II. ЭКСПЕРИМЕНТ. ЖИТИЕ С. РУЛЕВА. ЧАСТНОЕ РАССЛЕДОВАНИЕ.

   Была улица, сверстники, и был парк Сокольники. В этом парке Рулев-мальчишка рано познал тайны сношения полов, силу денежных отношений, силу кулака как довода в споре, дружескую взаимовыручку, законы стаи, и он познал там росу на траве, свист птиц и великое очарование деревьев, травы, кустов и облаков на небе. Он познал науку догонять, убегать, зарабатывать трояк на мороженое, научился подползать к пьяным парочкам, познал сладость шкоды и тяжесть расплаты.
   Я думаю, что главным уроком, который усвоил Рулев, наблюдая за ночной жизнью столичного парка, за человечеством, которое отдыхает, главным уроком было то, что нет стандарта. Не существует. Градации людей, которых ты встретишь в течение минуты, могут идти от загулявшего бандюги с финкой в кармане до умиротворенной старушки на лавочке, которая с улыбкой смотрит на пробегающих мимо мальчиков (среди них Рулев). И где-то посредине был отец семейства с женой, дочкой, сыном, который вышел в воскресный день подышать с семейством свежим воздухом или вышел один, в расстегнутой на груди рубашке и в пиджаке, наброшенном на трудовые плечи, потолкаться у пивного ларька, пройтись, покурить и потрепаться. Нет стандарта – это твердо усвоил юный Рулев.

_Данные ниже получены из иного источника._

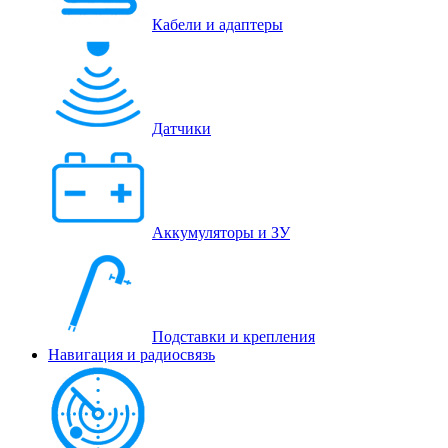
Кабели и адаптеры
Датчики
Аккумуляторы и ЗУ
Подставки и крепления
Навигация и радиосвязь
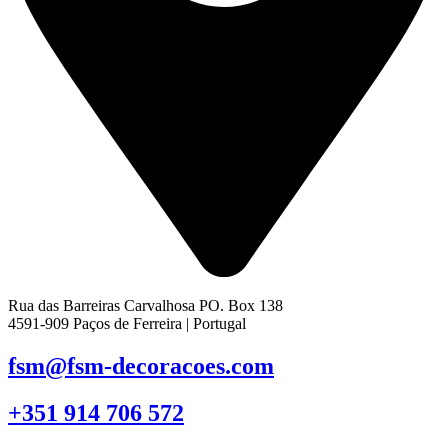
Rua das Barreiras Carvalhosa PO. Box 138
4591-909 Paços de Ferreira | Portugal
fsm@fsm-decoracoes.com
+351 914 706 572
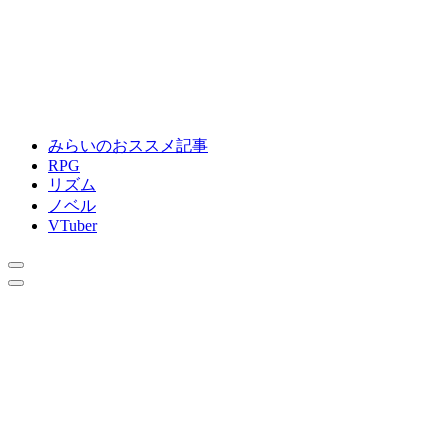
みらいのおススメ記事
RPG
リズム
ノベル
VTuber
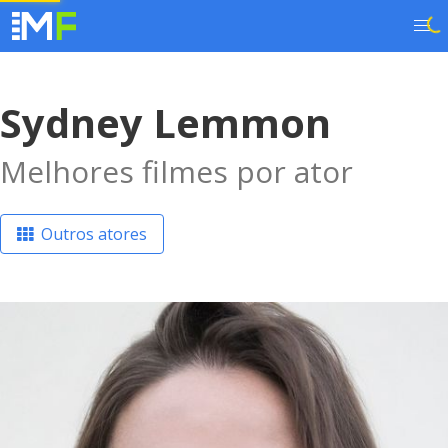
Sydney Lemmon
Melhores filmes por ator
Outros atores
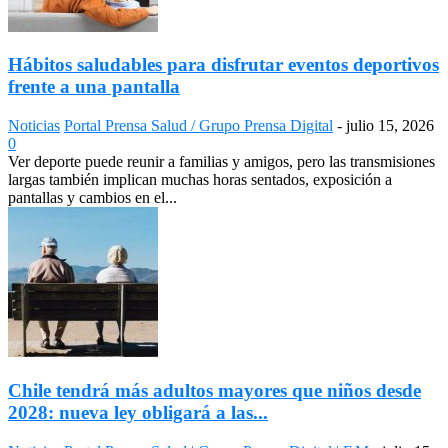
Hábitos saludables para disfrutar eventos deportivos
frente a una pantalla
Noticias
Portal Prensa Salud / Grupo Prensa Digital
-
julio 15, 2026
0
Ver deporte puede reunir a familias y amigos, pero las transmisiones
largas también implican muchas horas sentados, exposición a
pantallas y cambios en el...
Chile tendrá más adultos mayores que niños desde
2028: nueva ley obligará a las...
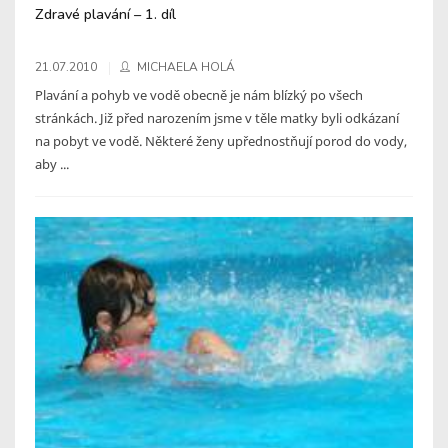
Zdravé plavání – 1. díl
21.07.2010
MICHAELA HOLÁ
Plavání a pohyb ve vodě obecně je nám blízký po všech
stránkách. Již před narozením jsme v těle matky byli odkázaní
na pobyt ve vodě. Některé ženy upřednostňují porod do vody,
aby ...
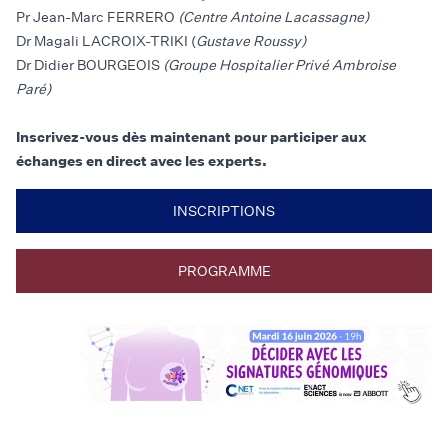
Pr Jean-Marc FERRERO
(Centre Antoine Lacassagne)
Dr Magali LACROIX-TRIKI (
Gustave Roussy)
Dr Didier BOURGEOIS
(Groupe Hospitalier Privé Ambroise
Paré)
Inscrivez-vous dès maintenant pour participer aux
échanges en direct avec les experts.
INSCRIPTIONS
PROGRAMME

   Было суворовское училище. Может, Рулев оказался там из-за раннего знакомства с сокольнической шпаной, и у него все-таки был отец и была мать (о ней я ничего не знаю).
   Как ни странно, я никогда не замечал в Рулеве следов выучки суворовского училища, которое, как известно, на детей готовит будущих воинов со всеми необходимыми профессиональному военному нравственными качествами. Одно знаю твердо, что Рулев усвоил в суворовском силу коллектива. Роты, спальной комнаты, строя. Закон именно коллектива, а не стаи, которую он узнал раньше.
   Артиллерийское училище, которое окончил Рулев, было следствием суворовского, и о нем не стоит писать. Это было задолго до того, как в артиллерию мощно вошла электроника и другие хитрые науки, задолго до появления ракетных войск, и потому на мой вопрос, что он узнал в училище, Рулев кратко ответил: «Пушку калибра восемьдесят шесть миллиметров».
   Была служба. Где-то под Хабаровском. Гарнизон. Женитьба. Дочь. Рота. Наверное, Рулев был плохим офицером, ибо ум его, рано узнавший разнообразие стилей и способов жизни, не мог устремиться по нужному, необходимому для кадрового офицера руслу: служба, высшее военное училище, служба, академия, высокое звание, служба. Он не годился в профессиональные военные в мирное время, хотя, убежден, во время военное был бы командиром батареи не хуже прочих. Рулев вышел в запас старшим лейтенантом. Наверное, здесь сыграло роль и то, что он имел неглупое, именно по-человечески понимающее начальство и смутное, но неотвратимое стремление найти смысл бытия. С женой он развелся. Я твердо знаю, что он регулярно и добровольно высылал ей деньги, большие, чем требовали бы алименты. Как бы там ни было, но армия воспитала в нем чувство долга.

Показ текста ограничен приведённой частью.